I'm working on my first .NET project (.NET 3.5, ADO.NET and C#). We've built our entity models and are trying to build a clean business objects layer.
We've got our basic entity model and we want to add certain business-level semantics to the default data accessors (navigation properties, etc).
For example, let's assume that we have a many-to-many relationship between Person
and BankAccounts
. Let's assume that at the business layer we would like to add the ability to freeze an account. We now want the ability to navigate from a Person to:
- all their bank accounts,
- their non-frozen bank accounts, and
- their frozen bank accounts.
Naturally we'd like to make the nominal case the default: If I navigate Person.BankAccounts()
I'd like it to return their non-frozen accounts. I could add the navigation properties Person.FrozenBankAccounts()
and Person.AllBankAccounts()
.
Both approaches we've come up with seem to have a fair amount of code smell.
- We can't find a way to override the entity model's methods. So, leave
Person.BankAccounts()
as the accessor that returns all bank accounts. Then we add aPerson.FrozenBankAccounts()
and aPerson.NonFrozenBankAccounts()
. - Add another explicit layer to the code base that wraps all accesses to
BankAccounts
.
With approach 1, the problem is that the nominal business case (accessing unfrozen bank accounts) is the most unintuitive method name of the lot.
With approach 2, when we subclass the objects from the entity model layer we have to override every method to ensure that it won't return objects from the underlying layer. So we create a BL_Person
which has a BankAccounts()
method that returns a collection of BL_BankAccount
objects. But in this case, all that code seems a little silly.

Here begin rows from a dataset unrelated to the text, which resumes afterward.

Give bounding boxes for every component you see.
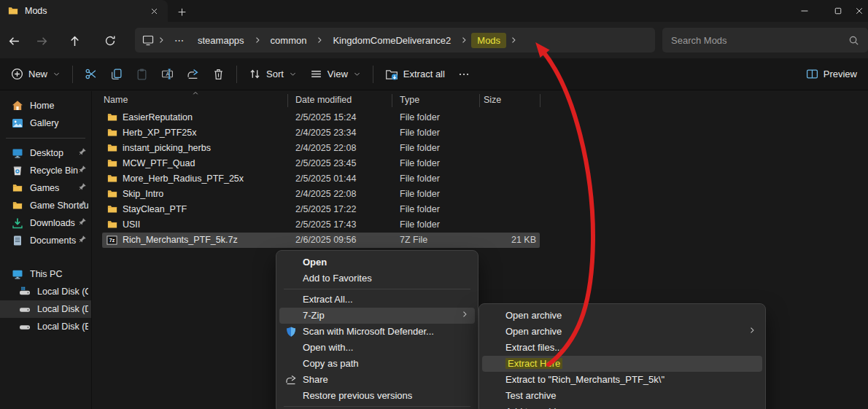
menu-item-share[interactable]: Share (279, 372, 475, 388)
file-type: File folder (400, 143, 440, 153)
preview-button[interactable]: Preview (799, 63, 864, 86)
menu-item-label: Test archive (505, 390, 556, 401)
column-header-date-modified[interactable]: Date modified (295, 95, 352, 105)
menu-item-label: Open archive (505, 310, 562, 321)
menu-item-restore-previous-versions[interactable]: Restore previous versions (279, 388, 475, 404)
menu-item-label: Copy as path (303, 358, 359, 369)
column-separator[interactable] (479, 94, 480, 107)
sidebar-item-recycle-bin[interactable]: Recycle Bin (0, 162, 91, 179)
maximize-button[interactable] (821, 0, 855, 22)
sidebar-item-games[interactable]: Games (0, 179, 91, 197)
sidebar-item-this-pc[interactable]: This PC (0, 265, 91, 283)
delete-button[interactable] (206, 63, 231, 86)
file-type: File folder (400, 219, 440, 230)
column-separator[interactable] (287, 94, 288, 107)
menu-item-extract-files[interactable]: Extract files... (482, 340, 762, 356)
sidebar-item-desktop[interactable]: Desktop (0, 144, 91, 162)
breadcrumb-chevron-icon (314, 36, 325, 44)
file-row-instant-picking-herbs[interactable]: instant_picking_herbs2/4/2025 22:08File … (93, 141, 868, 156)
submenu-arrow-icon (460, 310, 469, 319)
search-input[interactable] (671, 35, 848, 46)
search-icon[interactable] (848, 35, 859, 46)
file-type: File folder (400, 128, 440, 138)
menu-item-label: Restore previous versions (303, 390, 412, 401)
file-name: EasierReputation (123, 112, 193, 122)
breadcrumb-segment-steamapps[interactable]: steamapps (192, 33, 250, 48)
7zip-submenu: Open archiveOpen archiveExtract files...… (478, 303, 766, 409)
sidebar-item-documents[interactable]: Documents (0, 232, 91, 249)
sidebar-item-local-disk-d[interactable]: Local Disk (D:) (0, 300, 91, 318)
close-button[interactable] (855, 0, 868, 22)
share-button[interactable] (180, 63, 206, 86)
file-row-easierreputation[interactable]: EasierReputation2/5/2025 15:24File folde… (93, 110, 868, 125)
breadcrumb-chevron-icon (252, 36, 263, 44)
view-button[interactable]: View (303, 63, 368, 86)
back-button[interactable] (4, 31, 23, 50)
column-header-name[interactable]: Name (104, 95, 128, 105)
monitor-icon[interactable] (142, 34, 154, 46)
paste-button[interactable] (129, 63, 155, 86)
up-button[interactable] (65, 31, 84, 50)
file-row-rich-merchants-ptf-5k-7z[interactable]: 7zRich_Merchants_PTF_5k.7z2/6/2025 09:56… (93, 233, 868, 248)
menu-item-open-archive[interactable]: Open archive (482, 308, 762, 324)
search-box[interactable] (662, 28, 868, 52)
breadcrumb-segment-mods[interactable]: Mods (471, 33, 506, 48)
file-type: File folder (400, 189, 440, 199)
submenu-arrow-icon (748, 326, 756, 335)
tab-close-icon[interactable] (147, 4, 160, 17)
sort-button[interactable]: Sort (242, 63, 303, 86)
menu-item-test-archive[interactable]: Test archive (482, 388, 762, 404)
menu-item-7-zip[interactable]: 7-Zip (279, 308, 475, 324)
menu-item-add-to-archive[interactable]: Add to archive... (482, 404, 762, 409)
file-name: Skip_Intro (123, 189, 163, 199)
menu-item-add-to-favorites[interactable]: Add to Favorites (279, 270, 475, 287)
menu-item-extract-here[interactable]: Extract Here (482, 356, 762, 372)
minimize-button[interactable] (788, 0, 821, 22)
forward-button[interactable] (32, 31, 51, 50)
file-name: More_Herb_Radius_PTF_25x (123, 174, 244, 184)
menu-item-open-with[interactable]: Open with... (279, 340, 475, 356)
address-bar[interactable]: ⋯steamappscommonKingdomComeDeliverance2M… (135, 28, 655, 52)
breadcrumb-overflow[interactable]: ⋯ (168, 33, 190, 48)
refresh-button[interactable] (101, 31, 120, 50)
file-row-stayclean-ptf[interactable]: StayClean_PTF2/5/2025 17:22File folder (93, 202, 868, 217)
sidebar-item-local-disk-e[interactable]: Local Disk (E:) (0, 318, 91, 335)
breadcrumb-segment-common[interactable]: common (265, 33, 313, 48)
toolbar-divider (373, 66, 373, 83)
breadcrumb-segment-kingdomcomedeliverance2[interactable]: KingdomComeDeliverance2 (327, 33, 457, 48)
menu-item-scan-with-microsoft-defender[interactable]: Scan with Microsoft Defender... (279, 324, 475, 340)
new-button[interactable]: New (4, 63, 67, 86)
preview-label: Preview (824, 69, 857, 79)
folder-icon (106, 143, 118, 153)
column-header-size[interactable]: Size (484, 95, 501, 105)
rename-button[interactable]: A (155, 63, 180, 86)
column-separator[interactable] (540, 94, 540, 107)
sidebar-item-local-disk-c[interactable]: Local Disk (C:) (0, 283, 91, 300)
menu-item-copy-as-path[interactable]: Copy as path (279, 356, 475, 372)
file-row-herb-xp-ptf25x[interactable]: Herb_XP_PTF25x2/4/2025 23:34File folder (93, 125, 868, 141)
extract-all-button[interactable]: Extract all (379, 63, 452, 86)
file-row-usii[interactable]: USII2/5/2025 17:43File folder (93, 217, 868, 233)
sidebar-item-game-shortcuts[interactable]: Game Shortcuts (0, 197, 91, 214)
menu-item-open[interactable]: Open (279, 254, 475, 270)
file-row-mcw-ptf-quad[interactable]: MCW_PTF_Quad2/5/2025 23:45File folder (93, 156, 868, 171)
sidebar-item-home[interactable]: Home (0, 97, 91, 114)
sidebar-item-downloads[interactable]: Downloads (0, 214, 91, 232)
menu-item-label: Open with... (303, 342, 353, 353)
menu-item-extract-all[interactable]: Extract All... (279, 292, 475, 308)
column-header-type[interactable]: Type (400, 95, 419, 105)
file-row-more-herb-radius-ptf-25x[interactable]: More_Herb_Radius_PTF_25x2/5/2025 01:44Fi… (93, 171, 868, 187)
column-separator[interactable] (392, 94, 392, 107)
file-row-skip-intro[interactable]: Skip_Intro2/4/2025 22:08File folder (93, 187, 868, 202)
more-options-button[interactable] (452, 63, 476, 86)
column-headers: NameDate modifiedTypeSize (93, 91, 868, 110)
new-tab-button[interactable] (174, 4, 190, 20)
copy-button[interactable] (104, 63, 129, 86)
menu-item-extract-to-rich-merchants-ptf-5k[interactable]: Extract to "Rich_Merchants_PTF_5k\" (482, 372, 762, 388)
cut-button[interactable] (78, 63, 104, 86)
menu-item-open-archive[interactable]: Open archive (482, 324, 762, 340)
explorer-tab[interactable]: Mods (0, 0, 168, 22)
sidebar-item-gallery[interactable]: Gallery (0, 114, 91, 132)
clipboard-icon (136, 68, 148, 80)
sort-ascending-icon (192, 90, 199, 97)
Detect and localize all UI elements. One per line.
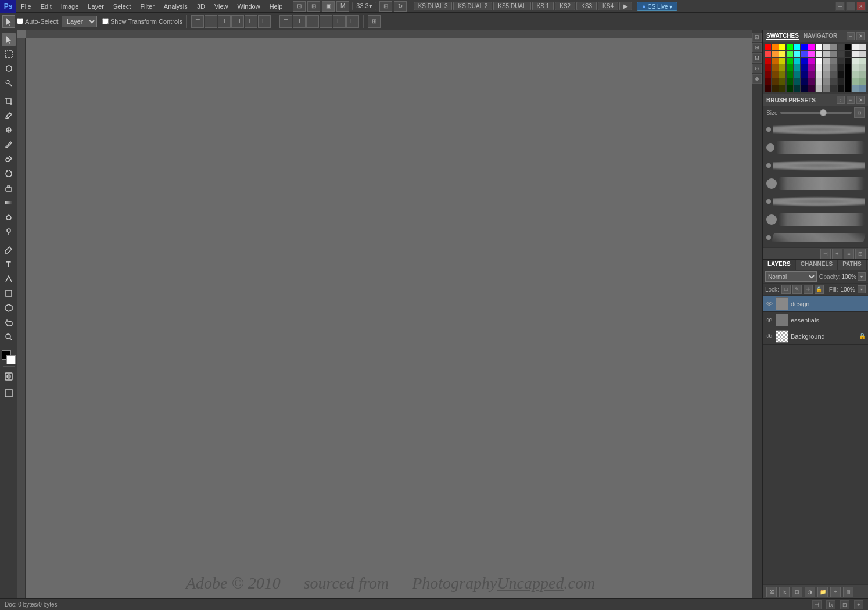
cs-live-button[interactable]: ● CS Live ▾ (637, 2, 677, 11)
swatch-color-90[interactable] (808, 85, 815, 92)
layer-eye-background[interactable]: 👁 (765, 332, 773, 340)
swatch-color-35[interactable] (816, 58, 822, 64)
swatch-color-50[interactable] (823, 64, 830, 71)
brush-preset-row-2[interactable] (764, 157, 867, 174)
swatch-color-64[interactable] (823, 71, 830, 78)
swatch-color-4[interactable] (794, 44, 800, 50)
dist-h-center[interactable]: ⊢ (333, 15, 346, 28)
status-btn-2[interactable]: fx (826, 600, 835, 609)
align-bottom-edges[interactable]: ⊥ (218, 15, 231, 28)
opacity-arrow[interactable]: ▾ (858, 272, 866, 281)
swatch-color-77[interactable] (816, 78, 822, 85)
swatch-color-69[interactable] (859, 71, 866, 78)
extras-btn[interactable]: M (336, 1, 349, 12)
swatch-color-28[interactable] (765, 58, 771, 64)
dist-bottom[interactable]: ⊥ (306, 15, 319, 28)
brush-preset-row-6[interactable] (764, 229, 867, 246)
swatch-color-61[interactable] (801, 71, 808, 78)
brush-presets-header[interactable]: BRUSH PRESETS ↕ ≡ ✕ (763, 94, 868, 106)
brush-size-slider[interactable] (780, 112, 852, 114)
swatch-color-60[interactable] (794, 71, 800, 78)
fill-arrow[interactable]: ▾ (858, 285, 866, 293)
swatch-color-19[interactable] (801, 51, 808, 57)
auto-select-checkbox[interactable] (17, 18, 23, 24)
mini-tool-btn-4[interactable]: ⊙ (752, 64, 762, 73)
menu-image[interactable]: Image (56, 0, 84, 12)
ws-tab-ks4[interactable]: KS4 (598, 2, 618, 10)
swatch-color-63[interactable] (816, 71, 822, 78)
swatch-color-73[interactable] (787, 78, 793, 85)
swatch-color-30[interactable] (779, 58, 785, 64)
menu-help[interactable]: Help (265, 0, 288, 12)
dodge-tool[interactable] (2, 225, 16, 239)
menu-edit[interactable]: Edit (36, 0, 56, 12)
swatch-color-87[interactable] (787, 85, 793, 92)
swatch-color-37[interactable] (830, 58, 837, 64)
lock-all[interactable]: 🔒 (815, 285, 824, 294)
pen-tool[interactable] (2, 243, 16, 257)
close-button[interactable]: ✕ (856, 2, 866, 11)
layers-tab-layers[interactable]: LAYERS (763, 260, 796, 270)
quick-select-tool[interactable] (2, 76, 16, 90)
layer-link-btn[interactable]: ⛓ (766, 587, 777, 597)
layers-tab-paths[interactable]: PATHS (838, 260, 866, 270)
text-tool[interactable]: T (2, 257, 16, 271)
swatch-color-93[interactable] (830, 85, 837, 92)
layers-tab-channels[interactable]: CHANNELS (796, 260, 838, 270)
restore-button[interactable]: □ (846, 2, 855, 11)
brush-panel-menu[interactable]: ≡ (847, 96, 855, 104)
layer-item-background[interactable]: 👁 Background 🔒 (763, 328, 868, 345)
swatch-color-29[interactable] (772, 58, 779, 64)
dist-top[interactable]: ⊤ (279, 15, 292, 28)
swatch-color-40[interactable] (852, 58, 859, 64)
swatch-color-66[interactable] (838, 71, 844, 78)
swatch-color-38[interactable] (838, 58, 844, 64)
swatch-color-8[interactable] (823, 44, 830, 50)
lock-position[interactable]: ✛ (804, 285, 813, 294)
menu-file[interactable]: File (16, 0, 36, 12)
auto-select-dropdown[interactable]: Layer Group (62, 16, 97, 27)
tab-navigator[interactable]: NAVIGATOR (804, 33, 837, 40)
shape-tool[interactable] (2, 286, 16, 300)
menu-select[interactable]: Select (109, 0, 136, 12)
rotate-icon[interactable]: ↻ (394, 1, 407, 12)
ws-tab-ks3[interactable]: KS3 (576, 2, 597, 10)
zoom-tool[interactable] (2, 330, 16, 344)
swatch-color-67[interactable] (845, 71, 851, 78)
swatches-panel-header[interactable]: SWATCHES NAVIGATOR ─ ✕ (763, 30, 868, 42)
swatch-color-56[interactable] (765, 71, 771, 78)
swatch-color-45[interactable] (787, 64, 793, 71)
brush-panel-expand-btn[interactable]: ⊞ (855, 249, 866, 259)
status-btn-1[interactable]: ⊣ (812, 600, 822, 609)
menu-view[interactable]: View (210, 0, 233, 12)
tab-swatches[interactable]: SWATCHES (766, 33, 799, 40)
swatch-color-26[interactable] (852, 51, 859, 57)
mini-tool-btn-2[interactable]: ⊠ (752, 43, 762, 52)
screen-mode-btn[interactable] (2, 386, 16, 400)
minimize-button[interactable]: ─ (835, 2, 845, 11)
swatch-color-58[interactable] (779, 71, 785, 78)
swatch-color-23[interactable] (830, 51, 837, 57)
menu-layer[interactable]: Layer (83, 0, 109, 12)
crop-tool[interactable] (2, 94, 16, 108)
swatch-color-71[interactable] (772, 78, 779, 85)
swatch-color-79[interactable] (830, 78, 837, 85)
layer-mask-btn[interactable]: ⊡ (792, 587, 802, 597)
swatch-color-78[interactable] (823, 78, 830, 85)
swatch-color-97[interactable] (859, 85, 866, 92)
ws-tab-ks1[interactable]: KS 1 (532, 2, 554, 10)
arrange-icon[interactable]: ⊞ (379, 1, 392, 12)
menu-analysis[interactable]: Analysis (159, 0, 192, 12)
lasso-tool[interactable] (2, 62, 16, 76)
canvas-align-btn[interactable]: ⊞ (368, 15, 381, 28)
swatch-color-10[interactable] (838, 44, 844, 50)
swatch-color-96[interactable] (852, 85, 859, 92)
quick-mask-btn[interactable] (2, 369, 16, 383)
swatch-color-82[interactable] (852, 78, 859, 85)
ws-tab-ks2[interactable]: KS2 (555, 2, 575, 10)
healing-brush-tool[interactable] (2, 123, 16, 137)
swatch-color-13[interactable] (859, 44, 866, 50)
eraser-tool[interactable] (2, 181, 16, 195)
mini-tool-btn-5[interactable]: ⊗ (752, 74, 762, 84)
swatch-color-32[interactable] (794, 58, 800, 64)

Is there a better approach than the two we've considered? If there isn't a better approach, which of the two I've outlined seem like the better solution (given that we've got something like 50+ classes we need to work with)?
Note: While doing a web search, I did find an open letter to Microsoft titled ADO .NET Entity Framework Vote of No Confidence that seems to imply that there isn't a good way to add in a clear separation of concerns.